Beleaguered fathers, eccentric midlifers, woke teenage girls from the projects—the French Film Festival returns for month-long screenings of, to borrow the words of Ambassador Nicolas Galey, alternative cinema that reflects on the human condition in society.
Opening in Metro Manila right after the Father’s Day weekend, the festival’s 24th edition premiers one of two dad-centric films by Nils Tavernier. The French actor turned director-screenwriter will be walking the red carpet at tomorrow’s (June 11) gala night at Greenbelt 3, featuring his 2017 biopic “The Ideal Palace” (“L’Incroyable Histoire du Facteur Cheval”).

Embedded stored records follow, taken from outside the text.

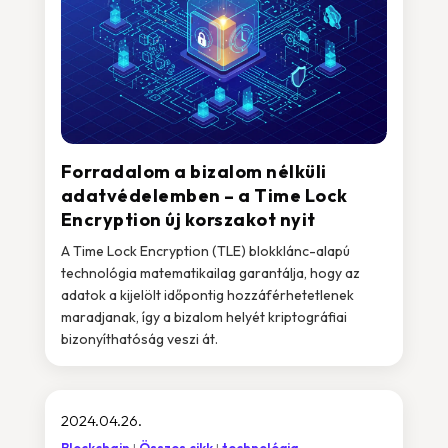
Forradalom a bizalom nélküli
adatvédelemben – a Time Lock
Encryption új korszakot nyit
A Time Lock Encryption (TLE) blokklánc-alapú
technológia matematikailag garantálja, hogy az
adatok a kijelölt időpontig hozzáférhetetlenek
maradjanak, így a bizalom helyét kriptográfiai
bizonyíthatóság veszi át.
2024.04.26.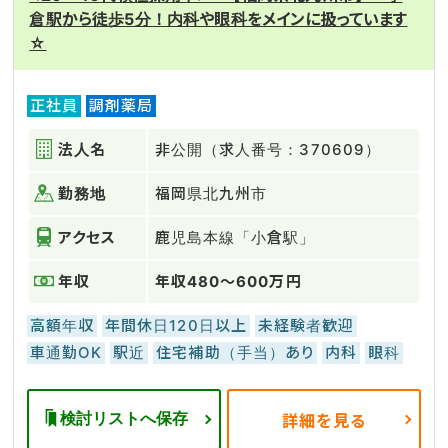
倉駅から徒歩5分！内科や眼科をメインに扱っています
☆
正社員
調剤薬局
法人名
非公開（求人番号：370609）
勤務地
福岡県北九州市
アクセス
鹿児島本線「小倉駅」
年収
年収480～600万円
高額年収
年間休日120日以上
未経験者歓迎
車通勤OK
駅近
住宅補助（手当）あり
内科
眼科
検討リストへ保存
詳細を見る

The film recreates the life of Ferdinand Cheval (1839-1924), the postman who built with his own bare hands—minus any formal education in architecture, design or masonry—Le Palais Idéal. It’s a real castle that’s made of pebbles and other found objects in the Hauterives commune in France, a concrete symbol as well of the potency of artistic endeavor, determination and love.
It took Cheval 33 years—a good amount of it spent enduring ridicule by his neighbors—to complete the structure he had dedicated to his daughter. The end result has not only weathered the elements but also earned the distinction of being among France’s protected architectural landmarks.

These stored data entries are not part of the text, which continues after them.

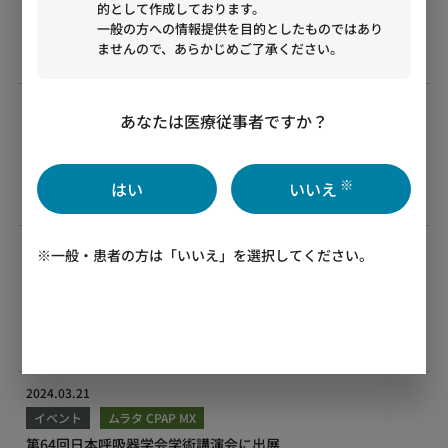
的として作成しております。
ムラタ CPAP MX
一般の方への情報提供を目的としたものではあり
第46回日本呼吸療法医学会学術集会に自動カフ圧コントローラ
ませんので、あらかじめご了承ください。
SmartCuffとムラタ CPAP MXを出展
2024.05.20
あなたは医療従事者ですか？
イベント
自動カフ圧コントローラ SmartCuff
Moni-Patch 深部体温センサシステム
日本麻酔科学会第71回学術集会に自動カフ圧コントローラ
※
はい
いいえ
SmartCuff、Moni-Patch 深部体温センサシステムを出展
2024.05.07
※一般・患者の方は「いいえ」を選択してください。
イベント
自動カフ圧コントローラ SmartCuff
輸液コントローラ SEEVOL
ムラタ CPAP MX
Moni-Patch 深部体温センサシステム
第34回日本臨床工学会に出展
2024.03.21
イベント
ムラタ CPAP MX
第64回日本呼吸器学会学術講演会に出展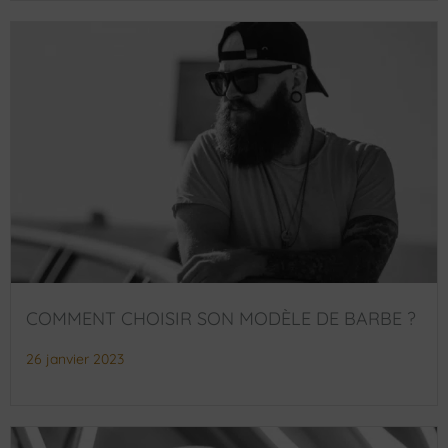
COMMENT CHOISIR SON MODÈLE DE BARBE ?
26 janvier 2023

Gallic wit and humor shine in “Sink or Swim” (“Le Grand Bain”), Gilles Lellouche’s 2018 star-studded box-office hit about 40ish guys going through a midlife crisis—or that theme cinema often attributes to women.
The midlifers in “Sink” are much more pathetic, though, particularly Mathieu Amalric (of “The Diving Bell and the Butterfly” and Bond villain fame). The brilliant actor (also as filmmaker) plays Bertrand, a pill-popping, unemployed, Candy Crush-hooked dad and husband who’s on the receiving end of his spouse’s family’s mockery.

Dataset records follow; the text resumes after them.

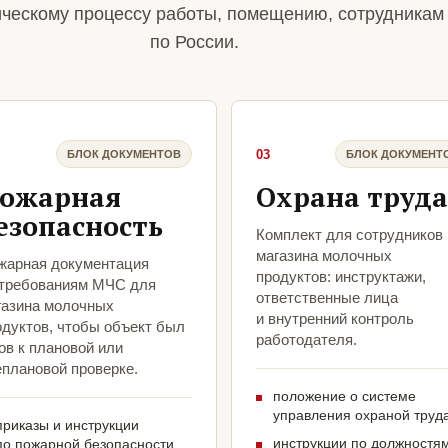
ическому процессу работы, помещению, сотрудникам
по России.
03
БЛОК ДОКУМЕНТОВ
БЛОК ДОКУМЕНТ
ожарная
Охрана труда
езопасность
Комплект для сотрудников
магазина молочных
жарная документация
продуктов: инструктажи,
 требованиям МЧС для
ответственные лица
газина молочных
и внутренний контроль
одуктов, чтобы объект был
работодателя.
ов к плановой или
еплановой проверке.
положение о системе
управления охраной труд
приказы и инструкции
инструкции по должностя
по пожарной безопасности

Bertrand is recruited to a swim team at his local pool facility—except that the all-male members, who become each other’s default support system, are mostly out of shape and would appear to be duds at competitive synchronized swimming.
And yet there lies the heart of this film, which debunks the adage that no square peg would fit a round hole. Those holes and circles, by the way, are all explained in the film’s smart, brisk opening monologue, and you wouldn’t realize how much you’ve missed a good expositional intro until you’ve watched “Sink.”
A film that’s been well-received on the festival circuit despite its unknown cast is “Girlhood,” Celine Sciamma’s portrait of a demographic rarely seen in French cinema: young women of color.
The Philippine screening is cosponsored by Spark! Philippines, a nongovernment organization that aims to advance women and the youth as “full partners in national development.”
“Girlhood” (“Bande de Filles”) may seem like the sister act to Richard Linklater’s Oscar-nominated “Boyhood,” but the 2014 French drama has nowhere been described as anything close to being an observation of a typical youngster.
Critics call Sciamma’s film a gritty and vibrant chronicle of growing up poor, female and not white in a predominantly white society—and so where else to watch this little-explored human condition but at the French Film Festival.
The 24th French Film Festival will screen 15 films on June 12-18 in Metro Manila (Bonifacio High Street and Greenbelt 3 cinemas); June 20-22 in Cebu (Ayala Center Cebu); June 28-30 in Davao (Abreeza Mall); and July 10-12 in Bacolod (Ayala Capitol Central Mall).